Artist

Cienfue

Genre: Latin ,Central American Traditions ,Rock en Español ,Experimental Dub
Origin: U.S.A
Listen on Coda
Camilo Navarro Quelquejeu records and performs under the name Cienfue. Beginning in 2005, the Panamanian musician, visual artist, and cultural polymath merged Caribbean-rooted styles—chiefly Panamanian folk forms—with rock, electronica, and Afro-Latin rhythms, coining the hybrid “Psicodelia Tropical.” His discography, which opened with the self-produced El Disco Es Cultura in 2006, draws on cumbia and pasillo, bolero, Latin funk, reggae, surf, psych, blues rock, and loops. Although the albums receive limited circulation in Anglo America, they register on charts in Latin America, France, Belgium, and Germany. Macho de Monte, issued in 2008, received an MTV nomination the following year.

Thereafter Cienfue traveled extensively, building an audience across Europe and Asia as well as South America, the Caribbean, and the North American cities Toronto, Los Angeles, New York, Chicago, and Miami. Subsequent releases—the 2010 double-length La Calma y la Tormenta and 2015’s Mounstro—appeared on digital-download and streaming rankings while securing mainstream-radio airplay throughout Latin America.

Raised in 1980s Panama within a middle-class household during General Manuel Noriega’s military regime, which collapsed in 1989 when Cienfue was twelve, he displayed an early affinity for music, mastering numerous instruments and developing a strong attachment to MTV. While still in middle and high school he began writing songs on a Mac Plus, later enrolling at the Berklee College of Music in Boston. After graduation he toured as a sideman and backing vocalist with assorted American and English regional bands before returning to Panama in 2005 to launch a solo recording career. He tracked El Disco Es Cultura in his bedroom and produced videos for the singles “Medio Alcohólico Melancólico” and “Mi Colombian.” Latino MTV and Rolling Stone promoted the tracks, both of which ranked among the channel’s Top Ten most-requested videos in 2006 and 2007. His second album, Macho de Monte, arrived with additional inventive videos that likewise placed on the most-requested lists. Abandoning internships, he performed at festivals and clubs across the region. As a media favorite, he issued the conceptual double album La Calma y la Tormenta as a free download in 2010, placing it on the pop charts in Panama and Colombia.
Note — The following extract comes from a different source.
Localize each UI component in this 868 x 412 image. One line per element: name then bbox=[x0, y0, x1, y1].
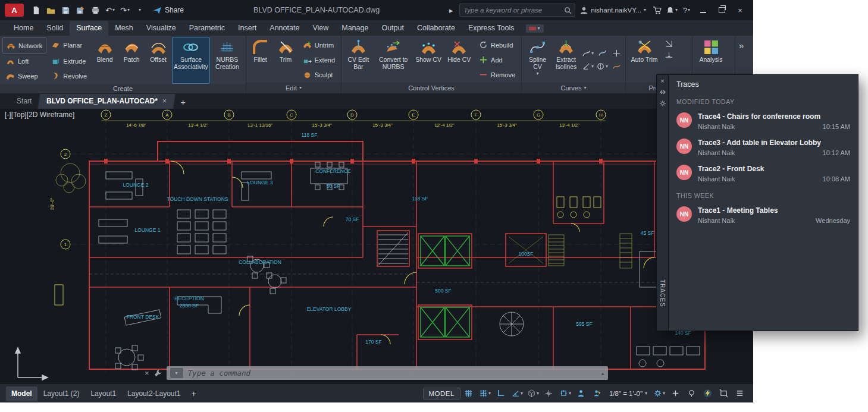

Heavy touring in the ensuing years left scant time for recording. During one brief studio visit he cut two tracks with British producer Phil Vinall; both appeared on the 2012 compilation Décimas Terceras while he continued touring Latin America. After an extended hiatus he entered the studio with Panamanian reggae producer Rasta Lloyd. Cienfue characterized the album as “a journey full of smoke from eighties influences and tropical neon lazer rays.” Its three singles all charted at radio and on streaming platforms. Following further headlining appearances at festivals in Cuba, Venezuela, Ecuador, and Colombia, he began planning an English-language project. At Strange Weather Studios in Brooklyn he worked with Daniel Schlett; mixing took place at Vinall’s Toy Factory in Mexico with David Francis O’Gorman. Monthly singles and promotional videos preceded the full release. “Life in the Tropics” and “Easy on the Eyes,” together with an Ill Factor remix of the former, surfaced at the end of February 2019. The title track “Sunset Sesh” followed in March as a tribute to Cienfue’s surfing passion; both the song and album title refer to the period when the sun drops below the horizon, bathing the surroundings in gold and pink light.